Nous mentons. Plus ou moins. Plus ou moins souvent.
En ce sens, nous sommes tous des menteurs.
La doctrine postmoderne de la postvérité, servante de la marchandisation du monde, alimente cette tendance naturelle. Il n'y a plus de vérité, plus de réalité, tout est relatif, à chacun sa vérité, tout se vaut. Les coachs, thérapeutes et autres bonimenteurs parlent désormais comme Trump (à moins que ce soit l'inverse !) : "C'est vrai parce que je sens que c'est vrai." La discipline de l'administration de la preuve a disparue, bel et bien. Si vous insistez, on va vous traiter de "facho" ou de "nazi", au choix. Ou alors d'Occidental, d'intellectuel... Une version plus charitable consistera à vous taxer gentiment ("en conscience et avec le cœur") d'érudit, une version obsolète de Google.
Certes une dose de mensonge est nécessaire entre nous : c'est la politesse. Si le mensonge est si présent, c'est qu'il a été, en un sens "sélectionné par l'évolution" :
Or, le monde de la spiritualité n'y échappe pas.
Cependant, il y a mentir et mentir. Mentir a minima et mentir par philosophie.
Or dans les milieux dits spirituels, nous avons affaire au mensonge caractérisé, délibéré, cultivé, justifié même.
Le monde n'est-il pas illusion ? "Mensonge" ? Mais comment peut-il y avoir mensonge s'il n'y a pas de vérité ? Comment peut-il y avoir mensonge si "personne ne pense" ? Si la "pensée est votre ennemie" ? Si l'on ne reste que dans le "ressenti" ?
De plus, "il ne faut pas juger". Tout effort critique est systématiquement découragé. C'est l'axe de la spiritualité contemporaine : arrêter de penser, ne plus penser. Le suicide intellectuel serait la clé de l'accomplissement. Dès lors, l'intellect est l'ennemi. Affirmation facile à vérifier. Prenez n'importe quel spirituel, écoutez une assertion spirituelle, et demandez-lui une preuve. Systématiquement, votre interlocuteur disqualifiera l'intellect. C'est le postulat de base de la philosophie New Age anti-philosophique.
Evidemment, tout cela est intéressé. Car les discours spirituels contemporains sont des discours de séduction et non des discours de vérité. Des discours de persuasion, de vente, de manipulation. Vous avez déjà entendu un commercial encourager la pensée critique ?
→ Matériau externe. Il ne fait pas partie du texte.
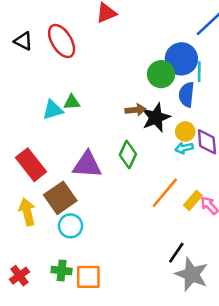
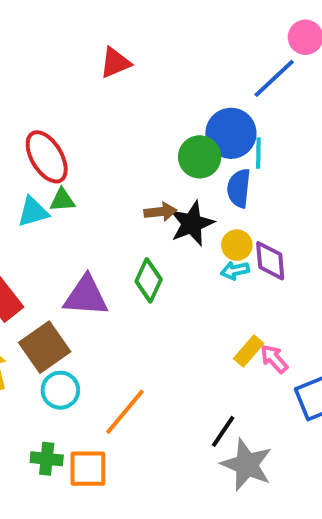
red ellipse: (62, 41) -> (47, 157), moved
orange line: (165, 193) -> (125, 412), moved

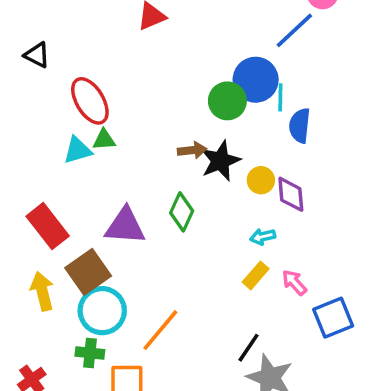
blue semicircle: (239, 188) -> (300, 126), moved
cyan arrow: (235, 271) -> (263, 237), moved
yellow rectangle: (249, 351) -> (256, 275), moved
cyan circle: (60, 390) -> (102, 311), size x1.4
green cross: (47, 459) -> (90, 353), moved

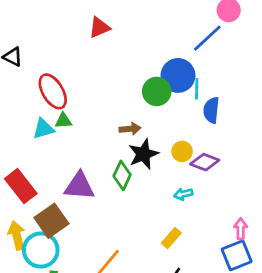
black star: (220, 161) -> (143, 154), moved
purple diamond: (291, 194) -> (205, 162), turned -64
yellow rectangle: (256, 275) -> (171, 238), moved
pink arrow: (294, 282) -> (241, 229), moved, turned 42
cyan circle: (102, 311) -> (41, 250), moved

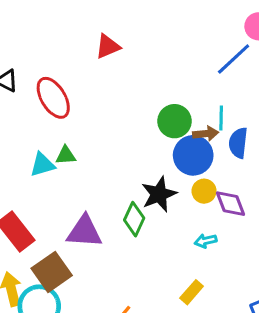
blue circle: (178, 75) -> (193, 155), moved
red ellipse: (53, 91) -> (53, 98), moved
brown arrow: (130, 129) -> (206, 134), moved
purple diamond: (205, 162) -> (230, 204), turned 48

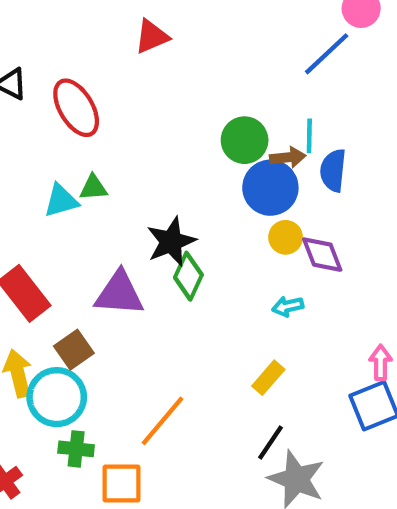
black star: (159, 194) -> (171, 242), moved
brown square: (52, 272) -> (74, 350), size x0.7

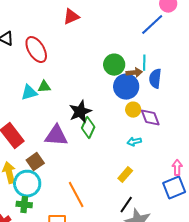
orange line: (162, 421) -> (76, 195), turned -68
green cross: (76, 449) -> (24, 205), moved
La chose est simple : il y a, en effet, dans une partie de la spiritualité orientale, une critique de la pensée critique. Et le mercantilisme triomphant a repris cette critique de la critique ("penser moins pour sentir plus", etc.) comme tactique de vente. Quoi de mieux qu'une clientèle qui ne pense pas, ou plus ? Quel vendeur ne rêve pas de hordes de consommateurs qui "sentent" sans jamais critiquer ?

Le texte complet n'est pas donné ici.